Highlight Collaboration Experience: Since the role involves working with cross-functional teams, provide examples of past collaborations. Describe how you have successfully worked with cloud engineering or SRE teams to deliver innovative solutions.
How to prepare for a job interview at JPMorgan Chase & Co.
✨Showcase Your Technical Expertise
Be prepared to discuss your hands-on experience with ML engineering and the specific frameworks you've used, such as Ray or DeepSpeed. Highlight any projects where you successfully implemented scalable applications, as this will demonstrate your capability to handle the technical demands of the role.

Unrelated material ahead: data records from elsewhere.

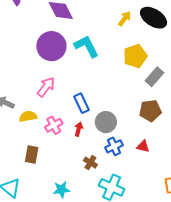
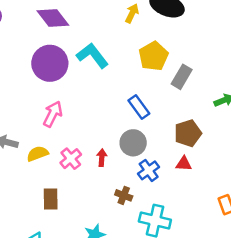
blue rectangle: (81, 103) -> (139, 107), moved
brown pentagon: (150, 111) -> (188, 133), moved

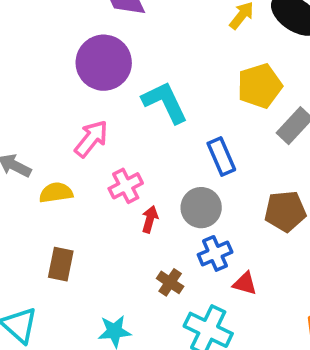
cyan L-shape: (92, 56) -> (165, 102), moved
pink cross: (71, 159) -> (126, 186), moved
red triangle: (184, 164) -> (245, 283), moved

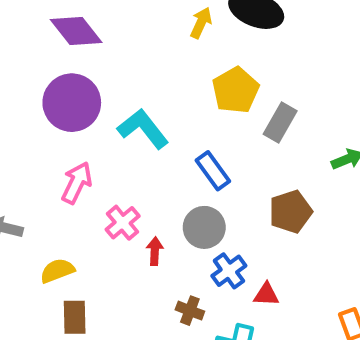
yellow semicircle: (56, 193) -> (57, 271), moved

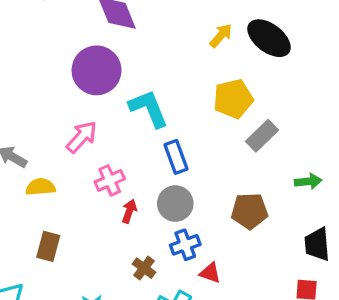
blue rectangle: (213, 171) -> (176, 157), moved
yellow semicircle: (57, 271) -> (40, 187), moved

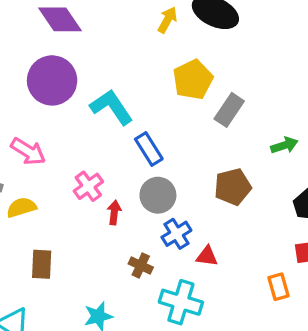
pink arrow: (82, 137) -> (28, 151), moved, turned 92

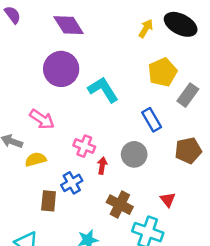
blue rectangle: (149, 149) -> (152, 120), moved
pink cross: (88, 186) -> (84, 146), turned -35
blue cross: (176, 234) -> (72, 183), moved
red triangle: (207, 256) -> (168, 200), turned 42
brown cross: (141, 266) -> (120, 205), size x1.5

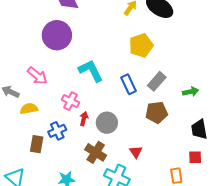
cyan L-shape: (103, 90) -> (91, 71), moved
gray rectangle: (188, 95) -> (157, 81), moved
gray circle: (134, 154) -> (107, 123), moved

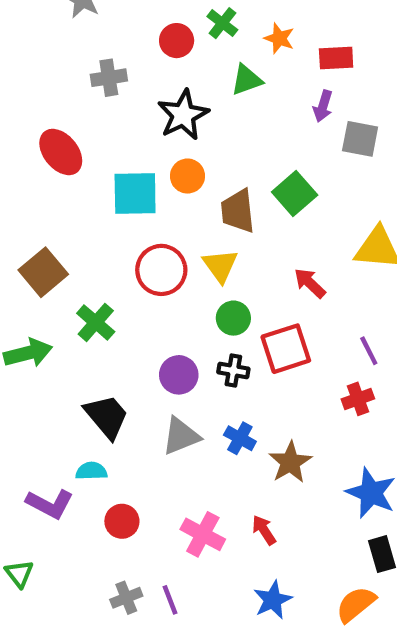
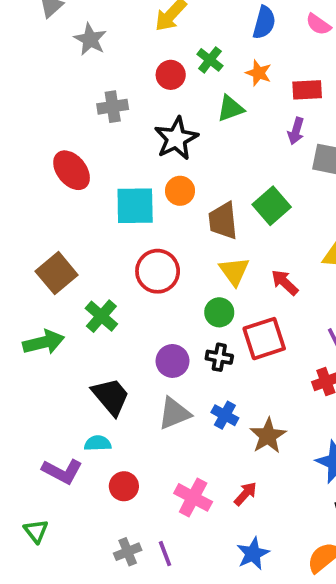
yellow triangle: (220, 266) -> (234, 271), moved
red arrow: (264, 530) -> (245, 494), turned 75

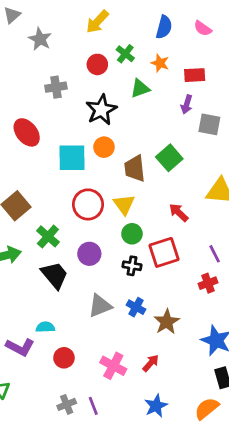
yellow triangle: (234, 271) -> (124, 204), moved
purple circle: (173, 361) -> (89, 254), moved
black trapezoid: (111, 396) -> (55, 275), moved

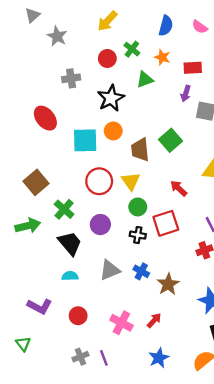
cyan semicircle: (45, 327) -> (70, 276), moved

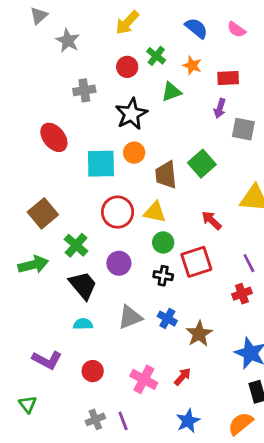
blue semicircle: (166, 26) -> (196, 28), turned -66
yellow triangle: (131, 181) -> (155, 212), turned -42

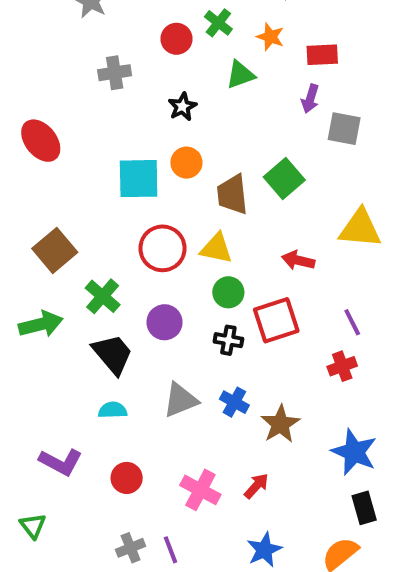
black star: (131, 114) -> (182, 107), size x0.6
red ellipse: (54, 137) -> (41, 141), moved
red arrow: (212, 220) -> (298, 260), turned -30

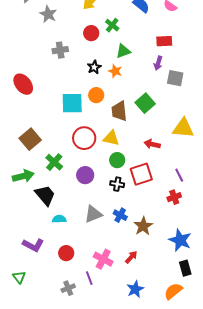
orange star: (270, 37) -> (115, 71), moved
black trapezoid: (113, 354) -> (45, 195), moved
purple line: (170, 550) -> (89, 278), moved

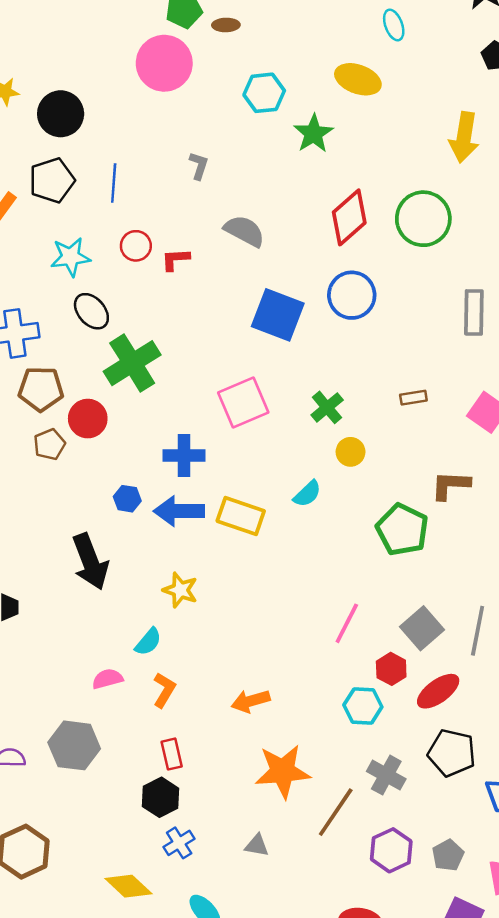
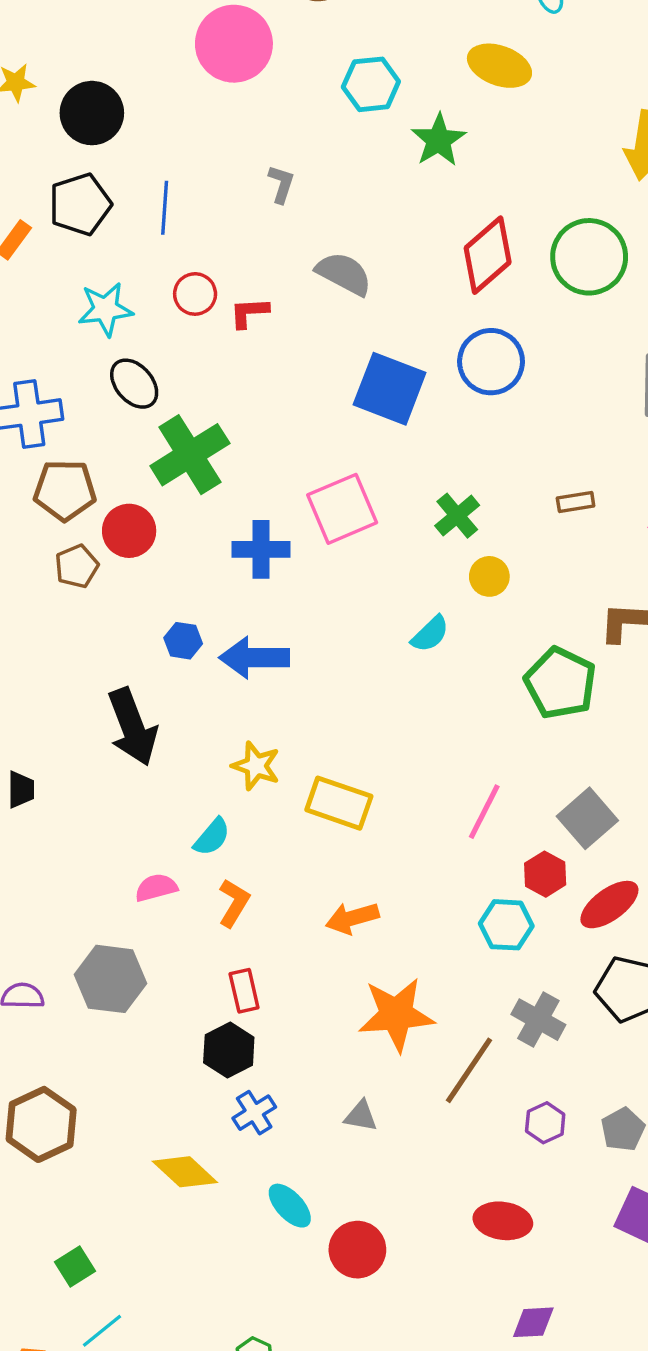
blue cross: (184, 456) -> (261, 549), moved
yellow rectangle: (241, 516) -> (339, 803), moved
purple hexagon: (391, 850) -> (545, 1123), size x0.7

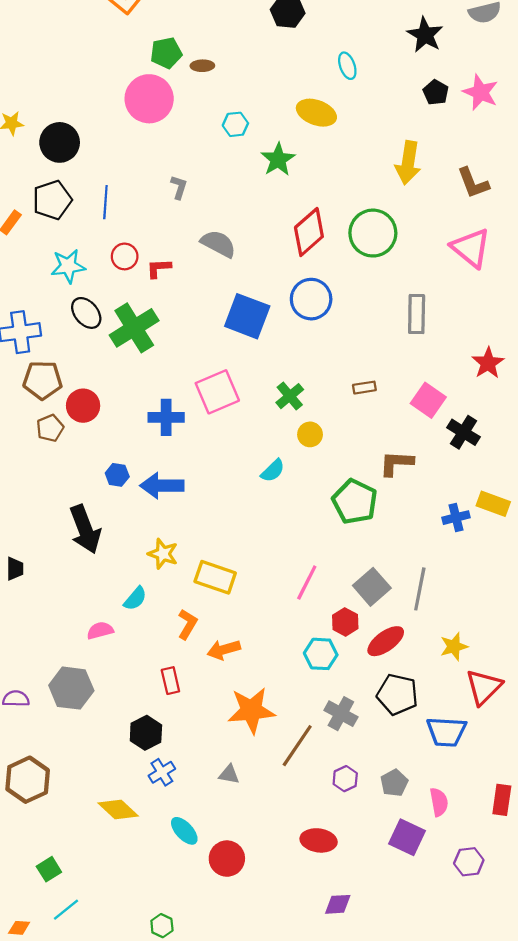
cyan hexagon: (371, 84) -> (235, 124), size x0.7
green cross: (190, 455) -> (134, 328), moved
orange L-shape: (234, 903) -> (187, 624), moved
red rectangle: (244, 991) -> (170, 681), moved

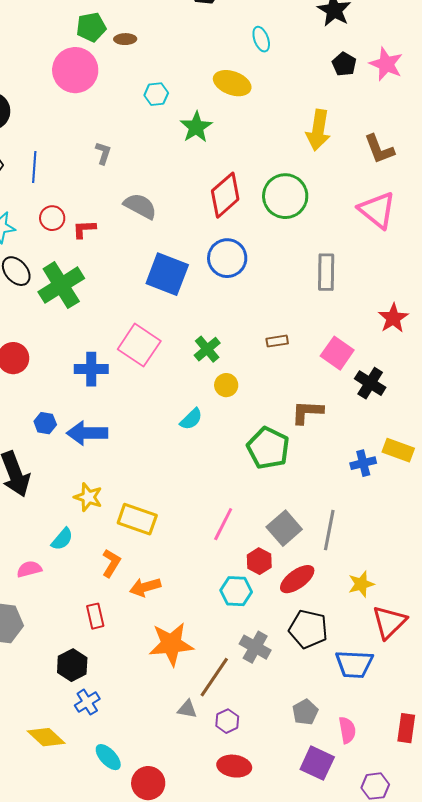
pink square: (217, 392) -> (139, 345), turned -33
gray triangle: (229, 774) -> (187, 709), moved
purple hexagon: (345, 779) -> (227, 721), moved

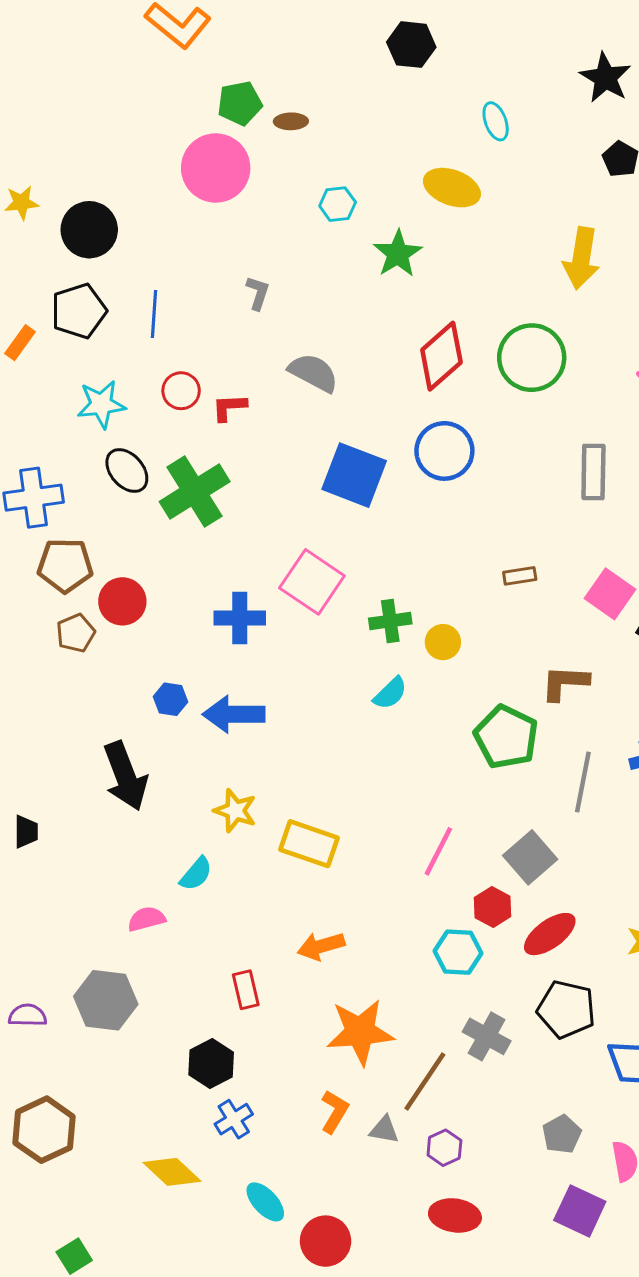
green cross: (207, 349) -> (390, 621), moved, turned 32
gray line: (329, 530) -> (583, 782), moved
orange L-shape: (111, 563) -> (335, 1112), moved

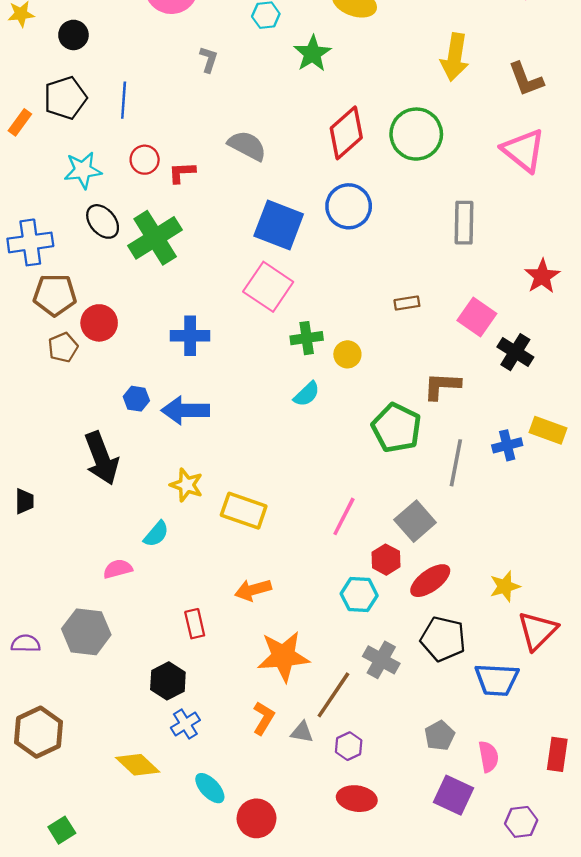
black circle: (89, 230) -> (73, 35), size x0.7
gray L-shape: (258, 293) -> (209, 59), moved
pink square: (312, 582) -> (268, 287), moved

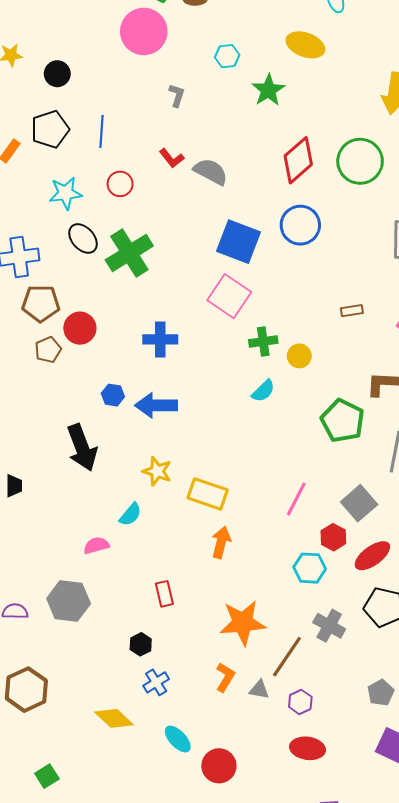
red L-shape: (182, 173) -> (172, 158), moved, turned -125
orange arrow: (253, 590) -> (221, 542), moved, turned 120
black hexagon: (168, 681) -> (141, 644), size x0.7

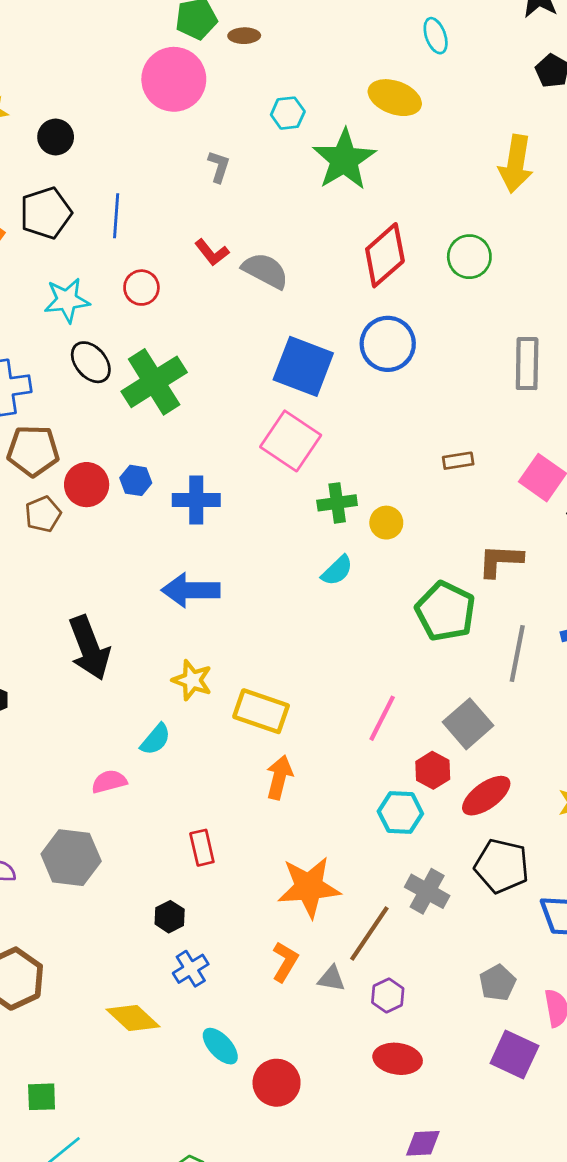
green star: (268, 90) -> (344, 160), size x1.4
green circle: (360, 161) -> (469, 257), size x0.7
blue hexagon: (113, 395) -> (136, 480), moved
green square: (47, 776) -> (42, 1097), turned 30

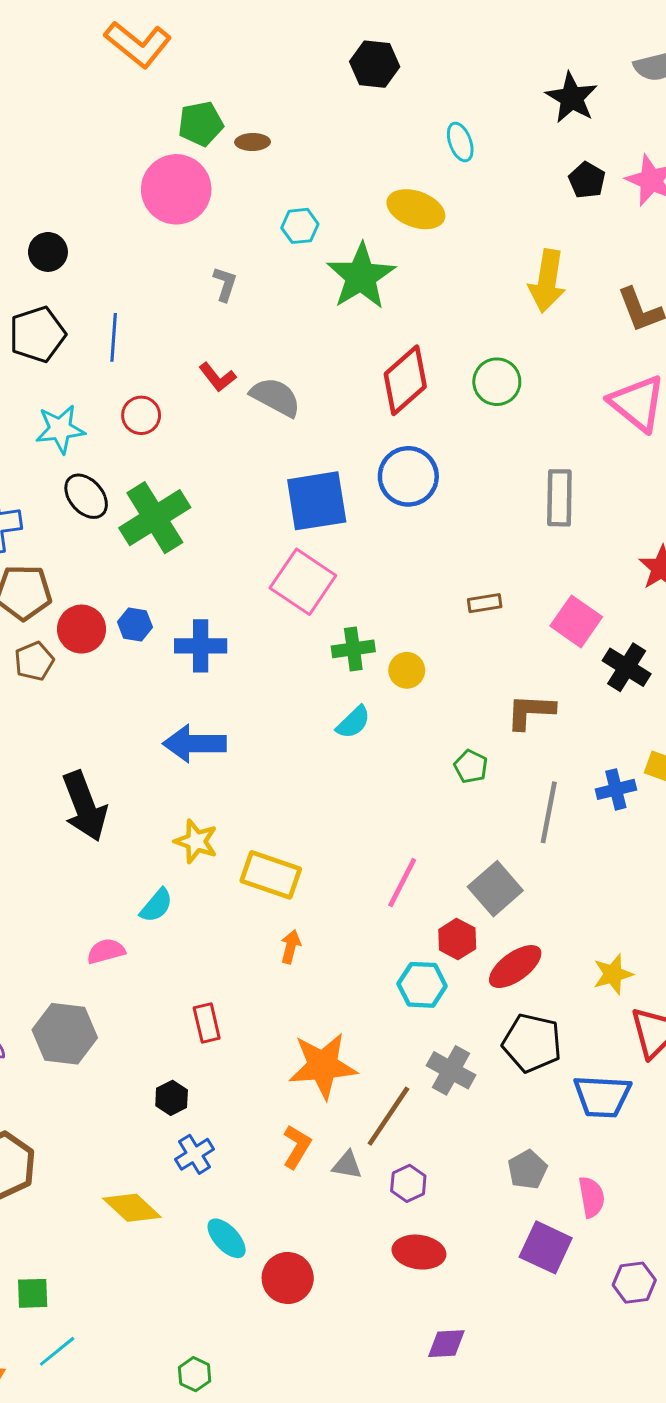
blue square: (303, 366) -> (317, 501), turned -30
green pentagon: (445, 611) -> (471, 767), size x0.5
orange arrow: (279, 777) -> (291, 947), size x0.7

✨Align with Business Objectives
Understand the company's goals and be ready to explain how your work in AI and ML can contribute to achieving those objectives. Discuss your experience in writing clear OKRs and how you have aligned technical projects with business needs in the past.
✨Emphasize Collaboration Skills
Since the role involves working closely with cross-functional teams, share examples of how you've successfully collaborated with cloud engineering, SRE teams, or other departments. Highlight your communication skills and ability to build trust with stakeholders at all levels.
✨Discuss Ethical AI Practices
Given the focus on responsible AI, be prepared to talk about your understanding of ethical considerations in AI development. Share any experiences you have had in ensuring that AI products are developed and deployed responsibly, and how you plan to uphold these standards in your future work.